==== DATASET RECORDS
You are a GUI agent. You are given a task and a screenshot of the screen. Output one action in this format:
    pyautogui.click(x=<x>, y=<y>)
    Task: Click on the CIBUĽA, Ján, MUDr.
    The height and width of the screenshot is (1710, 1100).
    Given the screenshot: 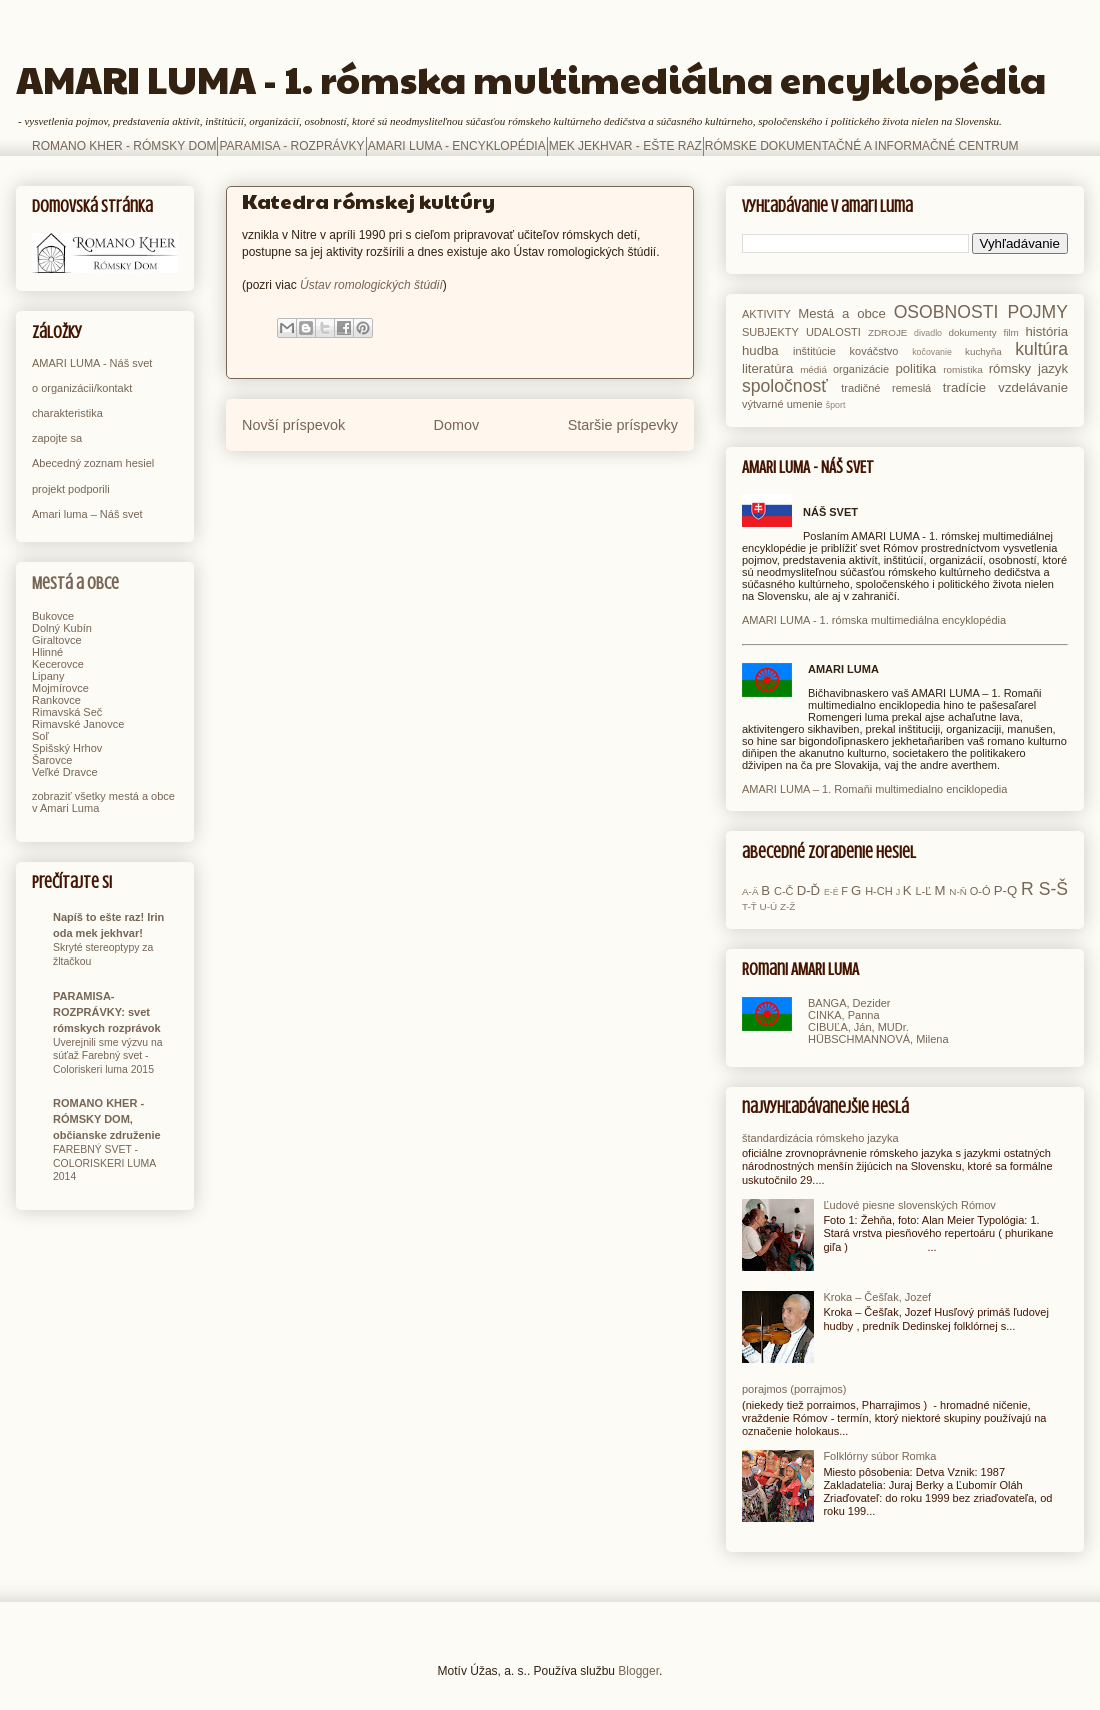 What is the action you would take?
    pyautogui.click(x=858, y=1027)
    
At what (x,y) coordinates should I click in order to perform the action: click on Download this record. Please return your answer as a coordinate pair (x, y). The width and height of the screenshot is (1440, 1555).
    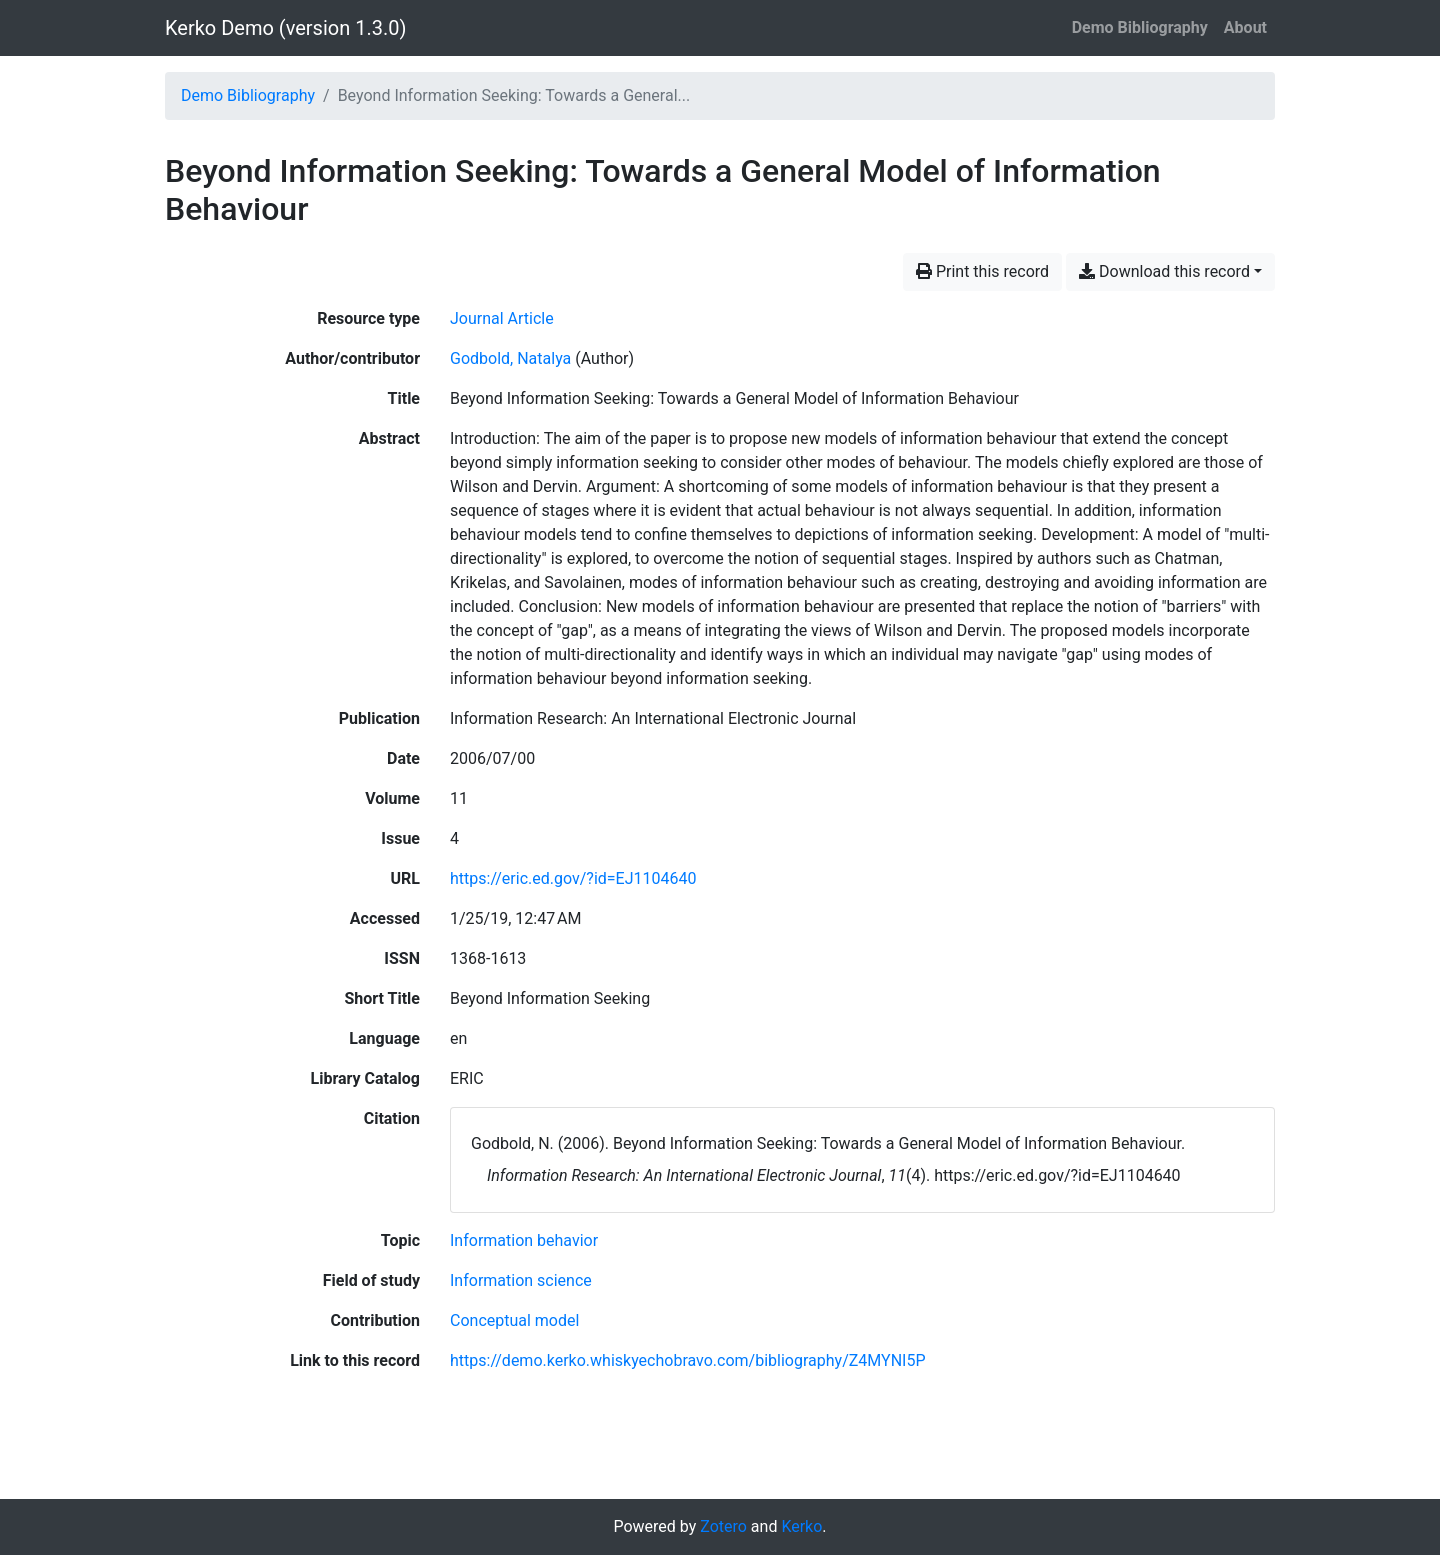
    Looking at the image, I should click on (1164, 271).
========
ASSIGNMENT — Set down exactly the lines of the entries above from the one holding "At what (x,y)" through the last one, including both, with the pictures left out.

RESPONSE TO THE EXERCISE —
At what (x,y) coordinates should I click in order to perform the action: click on Download this record. Please return your answer as a coordinate pair (x, y). The width and height of the screenshot is (1440, 1555).
    Looking at the image, I should click on (1164, 271).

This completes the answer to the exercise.